How to Help Kids Develop Homework Routines
One of the big challenges a lot of parents ask me about is homework. It's a battleground for many families, but the reality is, if your kids are in a traditional school setting, homework is part of life. Kids need to learn to become responsible for their homework; it will take some time to develop a routine, and your job is to help them do that, while NOT doing their actual homework! Here are my top tips to help kids develop homework routines. As with all manner of parenting things, consistency is key as you work with your kids to develop a homework routine.
1. Don't start with homework first thing after school
When your kids get back from school, don't start with homework. They need a little buffer time to decompress. Instead, have a snack, do something physical, and/or ask them about their day first.
2. Help them make a plan
Even if you've got super self-starting older kids, they will likely need help developing a plan, given that they're executive functioning skills are still developing. Ask them what they need to get done for tomorrow and talk about a plan for how they will get it done. Also talk about bigger projects due later in the week that may require incremental work through the week. And if your kid is someone who needs frequent breaks, build that into the plan.
3. Remove distractions
When it's time to get down to business, remove distractions (music, you talking, etc.) so they can get their homework done. And it's totally fine if you don't have the space for a homework station! For younger kids who just have a worksheet or two, they can sit wherever is comfortable. For older kids who have a substantial amount of homework, have them work in their room or somewhere away from the bustle of the rest of the family.
4. Work together
Homework often feels more palatable to my kids if I'm working alongside them. When I can, I try to to bring in my offline work so I'm doing something on paper alongside them.
5. Don't do it for them!
Whether it's a math sheet or a science fair project, DO NOT DO YOUR KID'S HOMEWORK.

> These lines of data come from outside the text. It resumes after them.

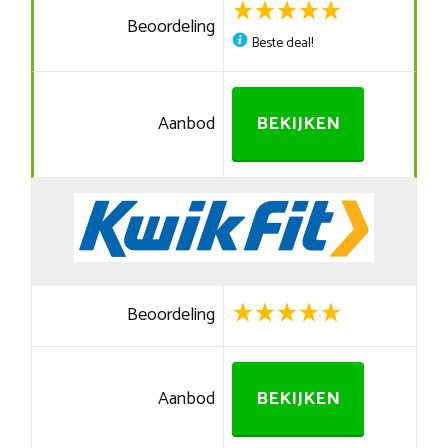
Beoordeling
Beste deal!
Aanbod
BEKIJKEN
Beoordeling
Aanbod
BEKIJKEN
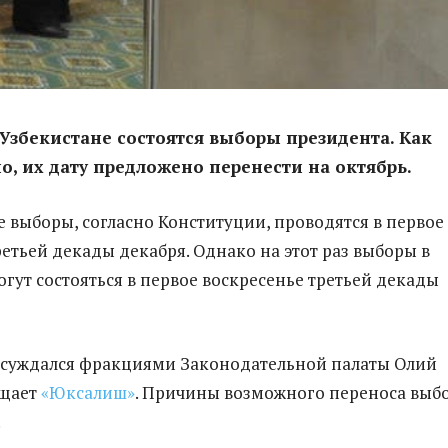
в Узбекистане состоятся выборы президента. Как
но, их дату предложено перенести на октябрь.
 выборы, согласно Конституции, проводятся в первое
ретьей декады декабря. Однако на этот раз выборы в
огут состояться в первое воскресенье третьей декады
бсуждался фракциями Законодательной палаты Олий
бщает
«Юксалиш»
. Причины возможного переноса выб
.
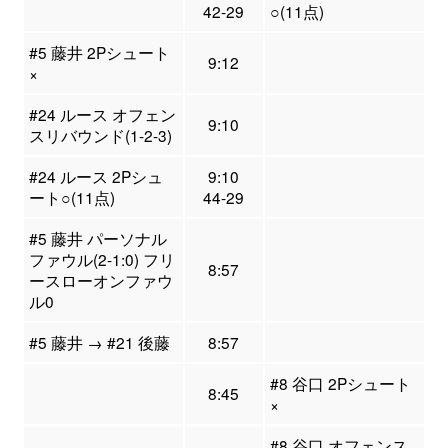
42-29
○(11点)
#5 藤井 2Pシュート
9:12
×
#24 ルース オフェン
9:10
スリバウンド(1-2-3)
#24 ルース 2Pシュ
9:10
ート○(11点)
44-29
#5 藤井 パーソナル
ファウル(2-1:0) フリ
8:57
ースローオンファウ
ル0
#5 藤井 → #21 後藤
8:57
#8 谷口 2Pシュート
8:45
×
#8 谷口 オフェンス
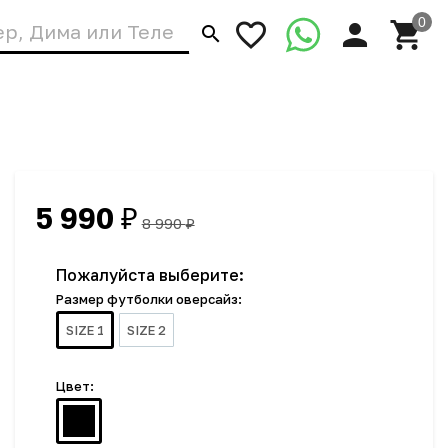
5 990
₽
8 990
₽
Пожалуйста выберите:
Размер футболки оверсайз:
SIZE 1
SIZE 2
Цвет:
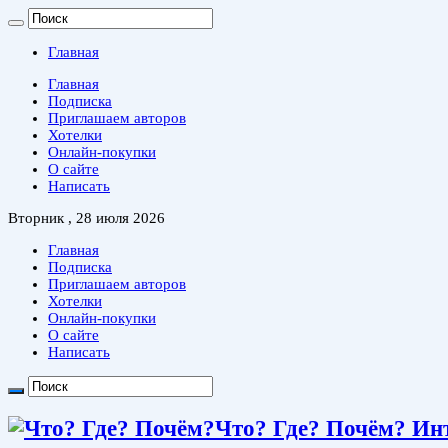
Главная
Главная
Подписка
Приглашаем авторов
Хотелки
Онлайн-покупки
О сайте
Написать
Вторник , 28 июля 2026
Главная
Подписка
Приглашаем авторов
Хотелки
Онлайн-покупки
О сайте
Написать
Что? Где? Почём? Ин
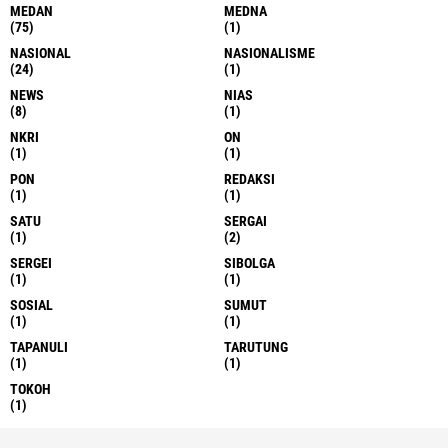
MEDAN
MEDNA
(75)
(1)
NASIONAL
NASIONALISME
(24)
(1)
NEWS
NIAS
(8)
(1)
NKRI
ON
(1)
(1)
PON
REDAKSI
(1)
(1)
SATU
SERGAI
(1)
(2)
SERGEI
SIBOLGA
(1)
(1)
SOSIAL
SUMUT
(1)
(1)
TAPANULI
TARUTUNG
(1)
(1)
TOKOH
(1)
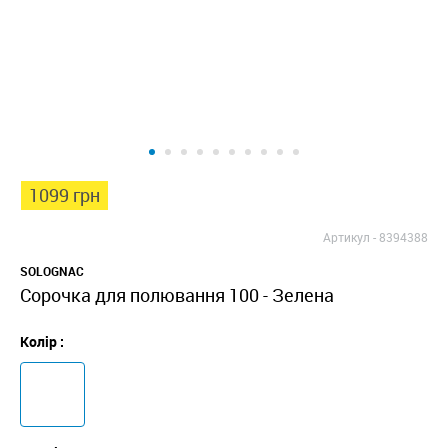
1099 грн
Артикул -
8394388
SOLOGNAC
Сорочка для полювання 100 - Зелена
Колір :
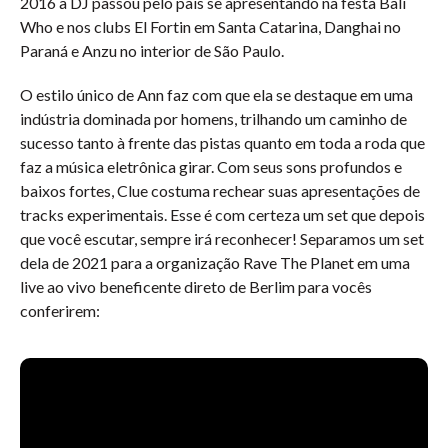
2016 a DJ passou pelo país se apresentando na festa Bali
Who e nos clubs El Fortin em Santa Catarina, Danghai no
Paraná e Anzu no interior de São Paulo.
O estilo único de Ann faz com que ela se destaque em uma
indústria dominada por homens, trilhando um caminho de
sucesso tanto à frente das pistas quanto em toda a roda que
faz a música eletrônica girar. Com seus sons profundos e
baixos fortes, Clue costuma rechear suas apresentações de
tracks experimentais. Esse é com certeza um set que depois
que você escutar, sempre irá reconhecer! Separamos um set
dela de 2021 para a organização Rave The Planet em uma
live ao vivo beneficente direto de Berlim para vocês
conferirem:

6. Remember that frustration and mistakes are part of the process
I get it, dealing with homework meltdowns isn't anyone's favorite thing. But when you let your kids experience frustration and make mistakes they will become more resilient human beings who will learn how to problem solve and cope with things in the world.
7. Set a hard stop at the end of the day
So I am a big believer in setting a hard stop to homework time so there is time to unwind and then get to bed. And while I get it, that at some point with older kids, you just need to let them do their thing, I don't think letting middle/high schoolers stay up until midnight to do their homework is a positive thing. SLEEP IS IMPORTANT! We set a hard stop for when the day ends and this is related to #2 (helping kids make a plan). Figure out a hard stop for your kids and work backwards from there.
8. Keep talking
Remember that stuff outside of homework will bleed into homework. If your kid gets super frustrated with homework, it may be related to something that happened that day at school or something going on with a friend. Try to keep the lines of communication as open as you can, and keep it simple. Asking your kid for a "high" and "low" each day can be enormously helpful in giving you quick insight into their daily experience.